Ogni anno quasi cento milioni di squali vengono catturati in tutto il Mondo. Gli squali vengono cacciati principalmente per le pinne, ingrediente fondamentale di alcuni piatti ritenuti “prelibati” nei menu di molti Paesi, soprattutto asiatici.

Lo shark finning è una pratica di pesca crudele che consiste nel taglio delle pinne dell’animale, spesso ancora vivo, che viene poi rigettato in mare. Senza pinne gli squali affondano e soffocano, muoiono dissanguati o vengono mangiati da altri animali.

Molti Paesi europei sono coinvolti nel business delle pinne di squalo eppure il regolamento dell’Unione Europea Fins Naturally Attached, in vigore dal 2013, vieta senza eccezioni lo stoccaggio, il trasbordo e lo sbarco di tutte le pinne di squalo nelle acque dell’UE e su tutte le navi dell’UE: l’animale morto deve essere caricato intero, e solo in porto posso essere asportate le pinne.

Marevivo Onlus e altre grandi associazioni europee ed internazionali, come Sea Shepherd, si battono da anni contro la pratica del finning e per l’approvazione di un Piano Europeo per la tutela degli squali e per un rafforzamento della legislazione sul prelievo delle pinne di squalo a bordo dei pescherecci europei.

L’incontro intende informare e sensibilizzare l’opinione pubblica e le istituzioni affinché ci sia un concreto impegno a salvaguardia di queste specie, divenute prede e non più predatori.

Introducono Mariacristina Gribaudi (Presidente MUVE), Luca Mizzan (Direttore Museo di Storia Naturale di Venezia), Rosalba Giugni (Presidente Marevivo) e Antonella Moretti (Marevivo Veneto).

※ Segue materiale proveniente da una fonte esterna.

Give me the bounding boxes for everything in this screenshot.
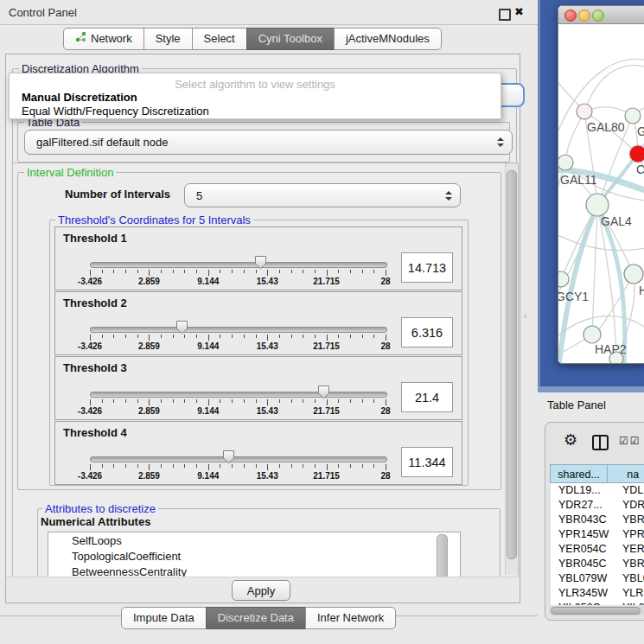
threshold-label: Threshold 3 <box>63 361 127 374</box>
tab-style[interactable]: Style <box>143 28 193 50</box>
table-row[interactable]: YDL19...YDL1 <box>551 483 644 498</box>
tick-mark <box>279 335 280 338</box>
table-rows: YDL19...YDL1YDR27...YDR2YBR043CYBR0YPR14… <box>551 483 644 605</box>
network-edge[interactable] <box>584 65 644 112</box>
table-row[interactable]: YLR345WYLR3 <box>551 586 644 601</box>
tick-mark <box>267 464 268 470</box>
threshold-value-field[interactable]: 11.344 <box>401 447 453 477</box>
table-row[interactable]: YIL052CYIL0 <box>551 601 644 605</box>
node-label: GAL11 <box>560 173 597 187</box>
zoom-traffic-light-icon[interactable] <box>592 10 604 22</box>
network-node[interactable] <box>586 194 609 216</box>
network-edge[interactable] <box>558 231 644 251</box>
tab-network[interactable]: Network <box>63 28 144 50</box>
table-horizontal-scrollbar[interactable] <box>549 606 644 615</box>
tab-discretize-data[interactable]: Discretize Data <box>206 607 306 629</box>
slider-thumb-icon[interactable] <box>222 450 235 464</box>
tick-label: -3.426 <box>78 341 102 351</box>
table-row[interactable]: YBL079WYBL0 <box>551 571 644 586</box>
slider-track[interactable] <box>90 327 387 333</box>
table-row[interactable]: YDR27...YDR2 <box>551 498 644 513</box>
slider-track[interactable] <box>90 456 387 462</box>
slider-track[interactable] <box>90 262 387 268</box>
network-node[interactable] <box>577 104 592 119</box>
network-node[interactable] <box>625 108 641 124</box>
attribute-list-item[interactable]: BetweennessCentrality <box>48 564 460 577</box>
threshold-value-field[interactable]: 21.4 <box>401 382 453 412</box>
table-data-combobox[interactable]: galFiltered.sif default node <box>24 130 513 155</box>
tick-mark <box>149 335 150 341</box>
tick-label: 15.43 <box>257 277 278 286</box>
tab-cyni-toolbox[interactable]: Cyni Toolbox <box>246 28 335 50</box>
top-tab-bar: Network Style Select Cyni Toolbox jActiv… <box>63 28 442 50</box>
slider-thumb-icon[interactable] <box>254 255 267 270</box>
node-label: G <box>637 124 644 138</box>
tick-label: 28 <box>380 277 390 286</box>
tick-mark <box>220 399 220 403</box>
threshold-label: Threshold 2 <box>63 296 127 309</box>
table-row[interactable]: YBR045CYBR0 <box>551 557 644 571</box>
network-node[interactable] <box>629 145 644 163</box>
table-row[interactable]: YPR145WYPR1 <box>551 527 644 542</box>
tick-label: -3.426 <box>78 277 102 286</box>
network-node[interactable] <box>558 155 573 170</box>
select-columns-icon[interactable]: ☑☑ <box>619 435 641 447</box>
threshold-value-field[interactable]: 6.316 <box>401 317 453 348</box>
tick-label: 28 <box>380 341 390 351</box>
slider-thumb-icon[interactable] <box>317 385 330 399</box>
tick-mark <box>338 335 339 338</box>
tick-mark <box>267 335 268 341</box>
gear-icon[interactable]: ⚙ <box>564 430 577 449</box>
column-header-name[interactable]: na <box>607 464 644 483</box>
attribute-list-item[interactable]: SelfLoops <box>48 532 460 548</box>
tick-label: 9.144 <box>197 406 219 416</box>
network-edge[interactable] <box>558 316 644 343</box>
minimize-traffic-light-icon[interactable] <box>578 10 590 22</box>
tab-select[interactable]: Select <box>192 28 247 50</box>
columns-icon[interactable] <box>592 435 609 450</box>
tab-jactivemnodules[interactable]: jActiveMNodules <box>334 28 442 50</box>
node-label: HAP2 <box>595 342 627 356</box>
settings-vertical-scrollbar[interactable] <box>505 163 517 575</box>
network-window-titlebar[interactable] <box>558 6 644 24</box>
algorithm-dropdown-popup: Select algorithm to view settings Manual… <box>9 73 501 119</box>
tab-impute-data[interactable]: Impute Data <box>121 607 207 629</box>
network-edge[interactable] <box>598 274 634 331</box>
number-of-intervals-combobox[interactable]: 5 <box>184 183 461 207</box>
tick-label: 2.859 <box>138 341 160 351</box>
numerical-attributes-list[interactable]: SelfLoopsTopologicalCoefficientBetweenne… <box>48 532 461 577</box>
slider-thumb-icon[interactable] <box>175 320 188 335</box>
tick-mark <box>161 335 162 338</box>
table-row[interactable]: YER054CYER0 <box>551 542 644 557</box>
popup-option-manual[interactable]: Manual Discretization <box>22 91 137 104</box>
tick-mark <box>232 399 233 403</box>
threshold-value-field[interactable]: 14.713 <box>401 252 453 283</box>
close-traffic-light-icon[interactable] <box>564 10 577 22</box>
attribute-list-item[interactable]: TopologicalCoefficient <box>48 548 460 564</box>
slider-track[interactable] <box>90 392 387 398</box>
popup-option-equal-width[interactable]: Equal Width/Frequency Discretization <box>22 105 209 118</box>
tick-mark <box>113 270 114 273</box>
tick-mark <box>315 464 316 468</box>
table-row[interactable]: YBR043CYBR0 <box>551 513 644 527</box>
scrollbar-thumb[interactable] <box>507 170 517 559</box>
list-scrollbar[interactable] <box>437 534 448 577</box>
cell-name: YER0 <box>615 542 644 557</box>
splitter-grip[interactable]: ‹ <box>524 311 526 321</box>
apply-button[interactable]: Apply <box>232 580 290 601</box>
network-node[interactable] <box>558 271 569 287</box>
network-view-window[interactable]: GAL80GCGAL11GAL4HGCY1HAP2 <box>558 5 644 364</box>
tab-infer-network[interactable]: Infer Network <box>305 607 396 629</box>
network-node[interactable] <box>583 326 601 343</box>
tick-mark <box>173 335 174 338</box>
network-node[interactable] <box>624 265 643 284</box>
scrollbar-thumb[interactable] <box>551 607 641 615</box>
bottom-tab-bar: Impute Data Discretize Data Infer Networ… <box>121 607 396 629</box>
tick-label: 28 <box>380 406 390 416</box>
tick-mark <box>291 270 292 273</box>
float-window-icon[interactable] <box>499 9 511 21</box>
column-header-shared[interactable]: shared... <box>550 464 608 483</box>
close-icon[interactable]: ✖ <box>514 5 524 18</box>
network-graph[interactable]: GAL80GCGAL11GAL4HGCY1HAP2 <box>558 23 644 363</box>
tick-mark <box>315 335 316 338</box>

Intervengono Hussain Aga Khan, (fotografo e Presidente FON - Focused on Nature), Simone Piccoli (videomaker e General Manager 3D Production), Andrea Morello (Presidente Sea Shepherd), Carlotta Mazzoldi (Università di Padova), Otello Giovanardi (Biologo della pesca).

Concluderà l'evento la cantautrice Camilla Fascina, in arte “Corally, con la performance musicale The Victory of the Whale, dedicata alla protezione degli ecosistemi marini. L'esibizione è realizzata con il supporto di Tecnocasa Studio Dueville Srl.

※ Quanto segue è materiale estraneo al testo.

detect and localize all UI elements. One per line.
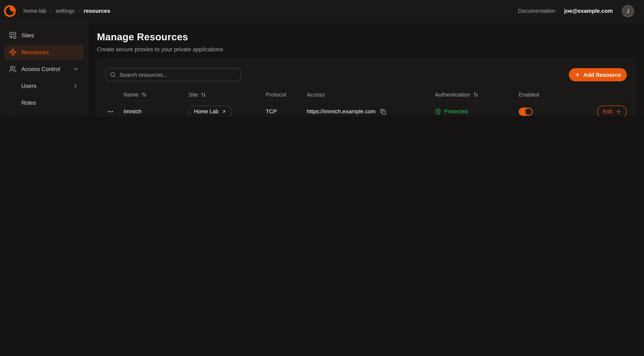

Per conoscere, infine, la straordinaria diversità del mondo marino, venerdì 2 settembre, dalle 10.00 alle 16.00Marevivo Onlus, in collaborazione con il CERT (Cetaceans Strandings Emergency Response Team) del Dipartimento BCA dell'Università degli Studi di Padova, sarà a disposizione, offrendo informazioni sulla mostra e guidando il pubblico alla scoperta dei piccoli, grandi gesti che possono contribuire alla salvaguardia del mare.

 

Per partecipare alla conferenza è necessario ritirare il pass gratuito presso la biglietteria del Museo a partire da un’ora prima dell’inizio e fino a esaurimento dei posti disponibili. Si consiglia fortemente l’utilizzo della mascherina FFP2.